The findings highlighted that:
– Four fifths (79%) of businesses claim that their organisation is prepared to respond to the theft or loss of sensitive information that requires notification to victims and regulators. The same proportion say they can respond to a data breach involving confidential information and IP (79%);
– However, somewhat less (66%) have an actual data breach response plan in place, with it most likely to cover communications plans (73%), legal (73%) and insurance (60%);
– Of those who do not have a data response plan in place, this is primarily because it is not seen as a priority (51%), as well as lack of budget (19%) or it being outsourced (19%);
– Of these, only 37% of those with a plan say it covers forensics – meaning UK organisations could be leaving their customers at risk of falling victim to breach again;
– Businesses recognise the risk of customers losing trust in their organisation following a data breach. 84% say they are concerned by this, yet their budgets and plans still focus on insurance and legal rather than forensics and anti-intrusion.
In this rapidly-evolving data breach landscape, businesses have to recognise that strong policies, processes and plans are a key requirement to making an organisation more resilient. We have already seen that business continuity plans have dramatically impacted the speed of recovery within business – and, as such, breach response and disaster recovery plans are no different.
Being prepared makes the impact of a data breach more manageable. Having plans not only in place but tested regularly in line with staff training provides a clear path to recovery and helps to mitigate the financial and brand impact of a data breach event. We have found that where companies have a clear plan with senior stakeholder responsibility within the organisation, speed of recovery is quicker, but also the impact to the brand is minimised, demonstrating clear proactive communicated steps to those affected, which will allay concerns and – in some cases – enhance brand loyalty.
There is no escaping the fact that the UK data breach landscape is going to change rapidly over the next two years. The customer must be the number one priority in breach response planning because the financial and reputational consequences of a data breach flow from its impact on customers, and from the business’ effectiveness in managing those impacts.
As a result, the customer response must be embedded through the overall response, not devised as an afterthought.
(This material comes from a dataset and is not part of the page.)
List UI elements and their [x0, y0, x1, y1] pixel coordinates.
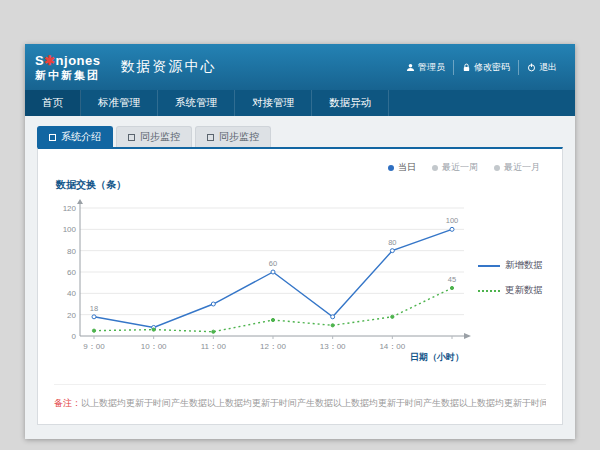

A focus on customer response, reassurance and recovery must drive every aspect of the overall breach response. Ultimately, it must sit at the heart of a comprehensive response plan and act as a vital guiding principle for legal, forensic and crisis communications activity.
By Jim Steven, Head of Data Breach Services for Experian in the UK. Jim helps support organisations through the challenge of data breach response planning and management, helping provide reassurance to businesses and those affected in uncertain times.